_EXERCISE DESCRIPTION_
Word for word, copy out every line of the records, omitting each picture.

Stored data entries
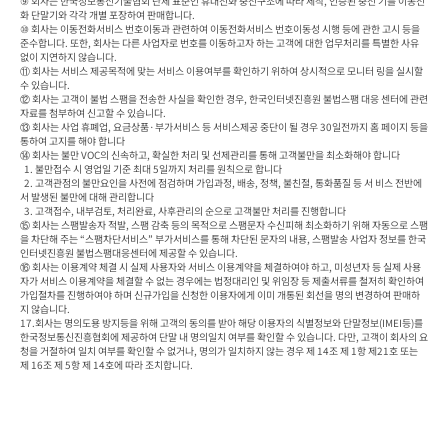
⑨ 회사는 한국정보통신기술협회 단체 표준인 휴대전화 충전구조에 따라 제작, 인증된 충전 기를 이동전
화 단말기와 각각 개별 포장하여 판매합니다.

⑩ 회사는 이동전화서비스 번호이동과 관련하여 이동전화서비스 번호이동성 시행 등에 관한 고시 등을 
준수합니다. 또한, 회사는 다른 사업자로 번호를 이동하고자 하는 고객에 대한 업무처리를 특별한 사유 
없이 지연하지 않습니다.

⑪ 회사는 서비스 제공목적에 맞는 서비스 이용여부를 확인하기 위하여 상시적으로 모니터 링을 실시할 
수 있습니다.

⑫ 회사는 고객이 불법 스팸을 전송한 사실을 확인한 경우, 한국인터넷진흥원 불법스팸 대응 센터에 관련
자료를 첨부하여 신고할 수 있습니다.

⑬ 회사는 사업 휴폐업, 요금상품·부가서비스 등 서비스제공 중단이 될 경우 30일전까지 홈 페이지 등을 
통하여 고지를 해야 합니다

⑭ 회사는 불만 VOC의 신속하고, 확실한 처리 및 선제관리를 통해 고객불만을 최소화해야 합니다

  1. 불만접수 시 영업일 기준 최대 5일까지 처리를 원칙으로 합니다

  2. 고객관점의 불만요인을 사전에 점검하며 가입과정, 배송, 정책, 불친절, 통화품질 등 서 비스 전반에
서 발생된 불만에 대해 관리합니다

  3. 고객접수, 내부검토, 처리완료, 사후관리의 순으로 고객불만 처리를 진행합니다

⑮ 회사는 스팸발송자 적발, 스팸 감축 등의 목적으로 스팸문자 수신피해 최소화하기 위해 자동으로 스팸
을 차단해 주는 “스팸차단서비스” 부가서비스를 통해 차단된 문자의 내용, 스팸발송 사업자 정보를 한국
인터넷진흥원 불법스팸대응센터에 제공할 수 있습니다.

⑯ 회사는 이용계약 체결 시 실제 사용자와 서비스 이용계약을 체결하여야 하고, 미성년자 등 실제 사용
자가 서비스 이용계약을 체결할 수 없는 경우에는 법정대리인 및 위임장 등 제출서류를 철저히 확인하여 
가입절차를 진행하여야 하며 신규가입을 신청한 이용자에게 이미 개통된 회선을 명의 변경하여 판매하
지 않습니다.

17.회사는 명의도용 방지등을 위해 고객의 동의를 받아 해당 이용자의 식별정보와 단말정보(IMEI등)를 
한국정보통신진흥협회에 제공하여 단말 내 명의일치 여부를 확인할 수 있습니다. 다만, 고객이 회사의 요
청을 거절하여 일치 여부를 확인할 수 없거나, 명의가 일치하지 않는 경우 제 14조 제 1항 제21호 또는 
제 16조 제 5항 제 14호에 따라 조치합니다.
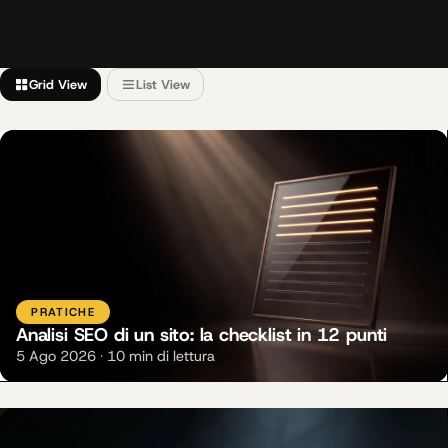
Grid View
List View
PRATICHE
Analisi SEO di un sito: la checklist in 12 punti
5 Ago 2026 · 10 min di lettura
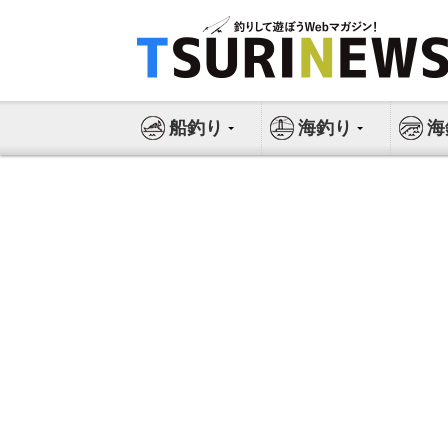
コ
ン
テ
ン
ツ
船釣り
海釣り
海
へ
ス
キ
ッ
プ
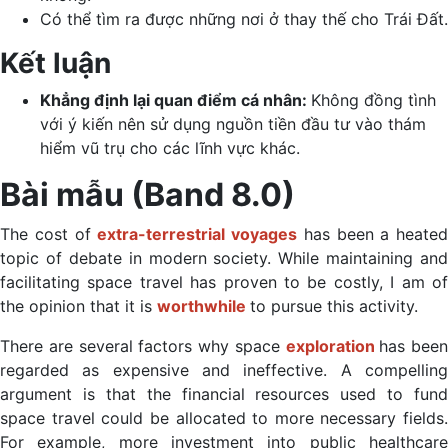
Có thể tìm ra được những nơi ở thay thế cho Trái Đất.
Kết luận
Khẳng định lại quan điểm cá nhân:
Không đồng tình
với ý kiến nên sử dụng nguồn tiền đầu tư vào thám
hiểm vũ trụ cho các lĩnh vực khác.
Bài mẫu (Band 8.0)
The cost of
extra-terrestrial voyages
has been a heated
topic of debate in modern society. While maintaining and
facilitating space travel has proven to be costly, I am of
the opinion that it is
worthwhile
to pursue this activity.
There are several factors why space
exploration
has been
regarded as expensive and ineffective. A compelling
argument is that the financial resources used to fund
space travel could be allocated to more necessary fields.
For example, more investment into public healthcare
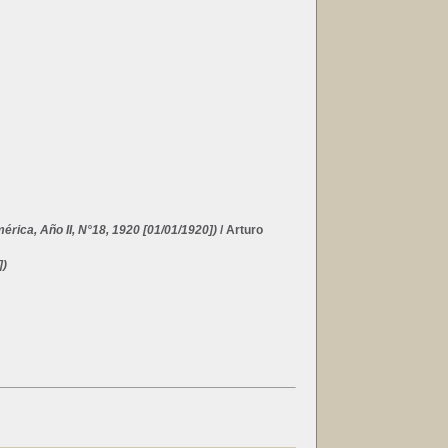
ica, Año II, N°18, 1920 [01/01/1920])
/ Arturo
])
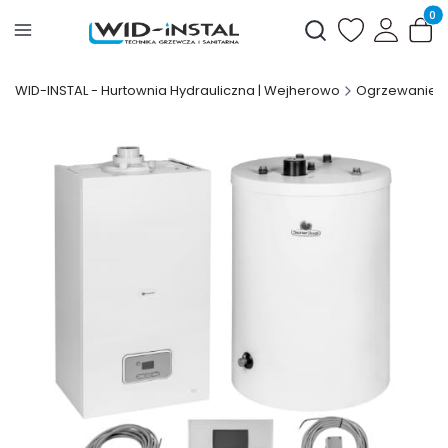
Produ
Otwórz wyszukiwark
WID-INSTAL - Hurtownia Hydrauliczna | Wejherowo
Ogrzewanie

_ANSWER FOR THE TASK_
⑨ 회사는 한국정보통신기술협회 단체 표준인 휴대전화 충전구조에 따라 제작, 인증된 충전 기를 이동전
화 단말기와 각각 개별 포장하여 판매합니다.

⑩ 회사는 이동전화서비스 번호이동과 관련하여 이동전화서비스 번호이동성 시행 등에 관한 고시 등을 
준수합니다. 또한, 회사는 다른 사업자로 번호를 이동하고자 하는 고객에 대한 업무처리를 특별한 사유 
없이 지연하지 않습니다.

⑪ 회사는 서비스 제공목적에 맞는 서비스 이용여부를 확인하기 위하여 상시적으로 모니터 링을 실시할 
수 있습니다.

⑫ 회사는 고객이 불법 스팸을 전송한 사실을 확인한 경우, 한국인터넷진흥원 불법스팸 대응 센터에 관련
자료를 첨부하여 신고할 수 있습니다.

⑬ 회사는 사업 휴폐업, 요금상품·부가서비스 등 서비스제공 중단이 될 경우 30일전까지 홈 페이지 등을 
통하여 고지를 해야 합니다

⑭ 회사는 불만 VOC의 신속하고, 확실한 처리 및 선제관리를 통해 고객불만을 최소화해야 합니다

  1. 불만접수 시 영업일 기준 최대 5일까지 처리를 원칙으로 합니다

  2. 고객관점의 불만요인을 사전에 점검하며 가입과정, 배송, 정책, 불친절, 통화품질 등 서 비스 전반에
서 발생된 불만에 대해 관리합니다

  3. 고객접수, 내부검토, 처리완료, 사후관리의 순으로 고객불만 처리를 진행합니다

⑮ 회사는 스팸발송자 적발, 스팸 감축 등의 목적으로 스팸문자 수신피해 최소화하기 위해 자동으로 스팸
을 차단해 주는 “스팸차단서비스” 부가서비스를 통해 차단된 문자의 내용, 스팸발송 사업자 정보를 한국
인터넷진흥원 불법스팸대응센터에 제공할 수 있습니다.

⑯ 회사는 이용계약 체결 시 실제 사용자와 서비스 이용계약을 체결하여야 하고, 미성년자 등 실제 사용
자가 서비스 이용계약을 체결할 수 없는 경우에는 법정대리인 및 위임장 등 제출서류를 철저히 확인하여 
가입절차를 진행하여야 하며 신규가입을 신청한 이용자에게 이미 개통된 회선을 명의 변경하여 판매하
지 않습니다.

17.회사는 명의도용 방지등을 위해 고객의 동의를 받아 해당 이용자의 식별정보와 단말정보(IMEI등)를 
한국정보통신진흥협회에 제공하여 단말 내 명의일치 여부를 확인할 수 있습니다. 다만, 고객이 회사의 요
청을 거절하여 일치 여부를 확인할 수 없거나, 명의가 일치하지 않는 경우 제 14조 제 1항 제21호 또는 
제 16조 제 5항 제 14호에 따라 조치합니다.
Grid View
List View
PRATICHE
Analisi SEO di un sito: la checklist in 12 punti
5 Ago 2026 · 10 min di lettura
コ
ン
テ
ン
ツ
船釣り
海釣り
海
へ
ス
キ
ッ
プ
Có thể tìm ra được những nơi ở thay thế cho Trái Đất.
Kết luận
Khẳng định lại quan điểm cá nhân:
Không đồng tình
với ý kiến nên sử dụng nguồn tiền đầu tư vào thám
hiểm vũ trụ cho các lĩnh vực khác.
Bài mẫu (Band 8.0)
The cost of
extra-terrestrial voyages
has been a heated
topic of debate in modern society. While maintaining and
facilitating space travel has proven to be costly, I am of
the opinion that it is
worthwhile
to pursue this activity.
There are several factors why space
exploration
has been
regarded as expensive and ineffective. A compelling
argument is that the financial resources used to fund
space travel could be allocated to more necessary fields.
For example, more investment into public healthcare
ica, Año II, N°18, 1920 [01/01/1920])
/ Arturo
])
Produ
Otwórz wyszukiwark
WID-INSTAL - Hurtownia Hydrauliczna | Wejherowo
Ogrzewanie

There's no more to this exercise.